Avec notre envoyée spéciale à La Haye, Sarah Tisseyre
« Charles Taylor se pose en victime d’une conspiration internationale, dit Brenda Hollis, procureure en chef, mais les victimes, Mesdames et Messieurs les juges, vous les avez vues, elles sont venues vous raconter ce qu’elles ont vécu en Sierra Leone, à cause des actes et des choix de Monsieur Taylor ».
Ancienne militaire de l’US Air Force, Brenda Hollis a le verbe précis et le visage fermé. Elle rappelle les atrocités du RUF (Front révolutionnaire uni), les meurtres, amputations, viols, les enfants soldats, les gens brûlés vifs dans leur maison et pour l’accusation, Charles Taylor est le plus haut responsable de ces crimes.

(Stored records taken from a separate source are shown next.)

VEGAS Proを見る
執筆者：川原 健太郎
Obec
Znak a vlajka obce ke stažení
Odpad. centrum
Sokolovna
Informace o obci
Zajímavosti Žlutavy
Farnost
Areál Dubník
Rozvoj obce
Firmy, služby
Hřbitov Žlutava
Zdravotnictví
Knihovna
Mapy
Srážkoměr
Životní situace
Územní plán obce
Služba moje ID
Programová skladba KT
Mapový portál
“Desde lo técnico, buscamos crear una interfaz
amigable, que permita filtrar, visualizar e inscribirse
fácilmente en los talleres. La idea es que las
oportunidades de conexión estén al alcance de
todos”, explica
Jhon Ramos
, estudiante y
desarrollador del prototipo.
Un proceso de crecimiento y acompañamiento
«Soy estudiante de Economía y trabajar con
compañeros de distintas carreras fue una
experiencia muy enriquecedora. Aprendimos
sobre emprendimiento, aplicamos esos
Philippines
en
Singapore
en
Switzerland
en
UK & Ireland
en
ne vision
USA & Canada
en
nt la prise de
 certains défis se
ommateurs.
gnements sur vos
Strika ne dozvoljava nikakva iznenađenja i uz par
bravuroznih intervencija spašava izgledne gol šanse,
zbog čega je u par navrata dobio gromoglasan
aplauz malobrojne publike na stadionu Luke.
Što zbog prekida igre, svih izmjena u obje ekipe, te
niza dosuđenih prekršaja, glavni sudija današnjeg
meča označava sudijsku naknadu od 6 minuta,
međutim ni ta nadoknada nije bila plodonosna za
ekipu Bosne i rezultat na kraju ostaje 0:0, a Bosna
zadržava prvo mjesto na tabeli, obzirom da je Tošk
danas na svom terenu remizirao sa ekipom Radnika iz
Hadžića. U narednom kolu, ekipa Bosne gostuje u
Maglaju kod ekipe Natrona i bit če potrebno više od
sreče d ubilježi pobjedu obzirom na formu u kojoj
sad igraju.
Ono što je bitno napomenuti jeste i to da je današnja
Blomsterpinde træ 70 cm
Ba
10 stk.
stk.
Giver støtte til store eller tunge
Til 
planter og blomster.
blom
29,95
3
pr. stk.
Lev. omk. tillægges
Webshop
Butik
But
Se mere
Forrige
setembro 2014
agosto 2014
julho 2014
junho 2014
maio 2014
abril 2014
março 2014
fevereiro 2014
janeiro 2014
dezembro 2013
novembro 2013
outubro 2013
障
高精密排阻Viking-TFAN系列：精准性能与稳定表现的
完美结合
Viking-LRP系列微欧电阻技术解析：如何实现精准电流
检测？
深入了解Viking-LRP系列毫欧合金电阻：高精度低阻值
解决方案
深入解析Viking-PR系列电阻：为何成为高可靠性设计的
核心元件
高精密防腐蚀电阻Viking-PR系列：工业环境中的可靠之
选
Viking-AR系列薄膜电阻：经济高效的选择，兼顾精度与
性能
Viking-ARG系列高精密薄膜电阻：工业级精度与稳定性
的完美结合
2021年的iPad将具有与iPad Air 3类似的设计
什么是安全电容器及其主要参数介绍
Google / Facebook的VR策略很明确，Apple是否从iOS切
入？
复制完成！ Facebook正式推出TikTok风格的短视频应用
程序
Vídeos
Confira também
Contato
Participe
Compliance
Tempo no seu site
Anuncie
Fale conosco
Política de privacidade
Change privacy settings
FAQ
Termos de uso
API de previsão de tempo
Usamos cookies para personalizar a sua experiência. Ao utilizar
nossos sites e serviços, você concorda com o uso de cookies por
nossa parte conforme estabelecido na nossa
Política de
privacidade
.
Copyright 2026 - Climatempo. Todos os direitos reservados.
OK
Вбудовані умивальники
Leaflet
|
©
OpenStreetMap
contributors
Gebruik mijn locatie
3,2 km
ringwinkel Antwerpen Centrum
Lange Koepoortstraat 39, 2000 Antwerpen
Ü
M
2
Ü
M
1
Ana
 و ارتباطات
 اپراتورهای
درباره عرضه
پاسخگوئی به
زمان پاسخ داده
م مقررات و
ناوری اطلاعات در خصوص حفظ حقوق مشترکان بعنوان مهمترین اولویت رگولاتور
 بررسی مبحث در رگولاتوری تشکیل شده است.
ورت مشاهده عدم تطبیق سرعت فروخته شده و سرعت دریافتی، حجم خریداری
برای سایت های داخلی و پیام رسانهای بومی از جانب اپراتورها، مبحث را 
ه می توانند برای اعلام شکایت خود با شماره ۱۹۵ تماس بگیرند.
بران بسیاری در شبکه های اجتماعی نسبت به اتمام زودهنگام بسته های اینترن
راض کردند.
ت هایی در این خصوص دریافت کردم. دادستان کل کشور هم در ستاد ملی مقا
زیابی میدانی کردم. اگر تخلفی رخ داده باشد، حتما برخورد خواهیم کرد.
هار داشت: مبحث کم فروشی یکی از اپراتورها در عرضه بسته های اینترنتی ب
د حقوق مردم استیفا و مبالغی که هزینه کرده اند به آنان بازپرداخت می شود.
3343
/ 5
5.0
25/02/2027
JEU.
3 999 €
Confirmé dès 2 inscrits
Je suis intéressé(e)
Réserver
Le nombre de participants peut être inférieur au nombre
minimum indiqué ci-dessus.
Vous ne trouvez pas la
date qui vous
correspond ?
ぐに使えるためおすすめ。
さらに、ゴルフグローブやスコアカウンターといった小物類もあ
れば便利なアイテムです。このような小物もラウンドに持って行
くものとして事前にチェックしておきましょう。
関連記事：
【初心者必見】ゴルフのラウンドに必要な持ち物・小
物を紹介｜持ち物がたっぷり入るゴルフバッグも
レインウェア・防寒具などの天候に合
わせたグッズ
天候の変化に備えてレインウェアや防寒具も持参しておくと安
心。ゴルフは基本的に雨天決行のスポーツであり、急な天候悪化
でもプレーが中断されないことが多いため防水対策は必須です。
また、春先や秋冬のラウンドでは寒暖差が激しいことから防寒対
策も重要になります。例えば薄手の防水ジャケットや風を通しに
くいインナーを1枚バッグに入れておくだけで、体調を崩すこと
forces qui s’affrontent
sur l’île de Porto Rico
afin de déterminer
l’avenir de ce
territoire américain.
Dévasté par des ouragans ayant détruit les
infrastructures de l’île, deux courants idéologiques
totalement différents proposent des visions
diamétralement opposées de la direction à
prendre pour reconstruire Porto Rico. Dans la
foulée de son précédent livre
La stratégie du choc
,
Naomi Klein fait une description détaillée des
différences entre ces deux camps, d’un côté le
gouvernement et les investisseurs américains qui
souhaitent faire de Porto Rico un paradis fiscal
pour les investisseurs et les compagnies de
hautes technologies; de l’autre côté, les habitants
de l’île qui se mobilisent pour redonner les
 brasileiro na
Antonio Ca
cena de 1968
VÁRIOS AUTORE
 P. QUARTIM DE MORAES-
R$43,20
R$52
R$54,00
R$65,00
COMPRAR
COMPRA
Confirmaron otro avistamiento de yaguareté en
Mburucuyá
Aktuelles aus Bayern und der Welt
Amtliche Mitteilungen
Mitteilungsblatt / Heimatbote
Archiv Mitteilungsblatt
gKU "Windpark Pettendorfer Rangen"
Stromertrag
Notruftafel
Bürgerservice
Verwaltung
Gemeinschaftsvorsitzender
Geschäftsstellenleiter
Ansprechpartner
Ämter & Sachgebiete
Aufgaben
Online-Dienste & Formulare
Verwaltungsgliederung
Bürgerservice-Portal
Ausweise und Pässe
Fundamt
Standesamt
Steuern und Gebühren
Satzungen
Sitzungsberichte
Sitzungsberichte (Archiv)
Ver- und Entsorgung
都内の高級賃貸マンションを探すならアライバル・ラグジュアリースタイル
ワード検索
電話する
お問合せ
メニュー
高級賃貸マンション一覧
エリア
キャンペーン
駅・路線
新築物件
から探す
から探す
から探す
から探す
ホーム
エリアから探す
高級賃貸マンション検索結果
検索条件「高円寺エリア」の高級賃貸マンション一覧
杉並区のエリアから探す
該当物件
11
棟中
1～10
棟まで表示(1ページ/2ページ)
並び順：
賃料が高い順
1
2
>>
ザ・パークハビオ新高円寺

« Charles Taylor a créé le RUF, précise Brenda Hollis. Les leaders rebelles sierra-léonais l’appelaient patron, il leur a fourni armes et munitions, leur a donné des ordres, tout cela dans le but ultime de piller les ressources de ce pays, notamment ses diamants ».
« Aujourd’hui, Monsieur Taylor a affaire à une justice humaine », conclut Brenda Hollis. Son sort dépend de juges impartiaux et non pas des caprices d’un homme armé d’un fusil ou d’une machette ou d’un homme assoiffé de pouvoir et d’argent. Quant à la peine, elle laisse aux juges le soin de la déterminer.
Taylor boycotte le réquisitoire
Le réquisitoire a été prononcé, et c’est une surprise, en l’absence des avocats de Charles Taylor. D’ailleurs lui-même l’ancien président libérien n’y assistait que partiellement.
La journée a commencé sur un coup de théâtre : l’avocat de Charles Taylor qui devait plaider mercredi prend d’emblée la parole ce mardi matin. Il reproche aux juges d’avoir rejeté au dernier moment la version écrite de sa plaidoirie sous prétexte qu’il la leur a donnée avec vingt jours de retard. Un juge hausse le ton : « Ça n’est pas vous qui dirigez la cour, vous savez ». Mais rien n'y fait et malgré la menace de poursuites pour outrages à la cour, maître Griffiths, théâtral, se lève et s’en va.
Charles Taylor derrière lui en aurait fait autant, si ses gardes ne l’en avaient empêché dans un premier temps. Il a donc dû écouter pendant deux heures, seul, le réquisitoire avant de profiter de la pause-café pour se déclarer souffrant et se faire ramener en cellule.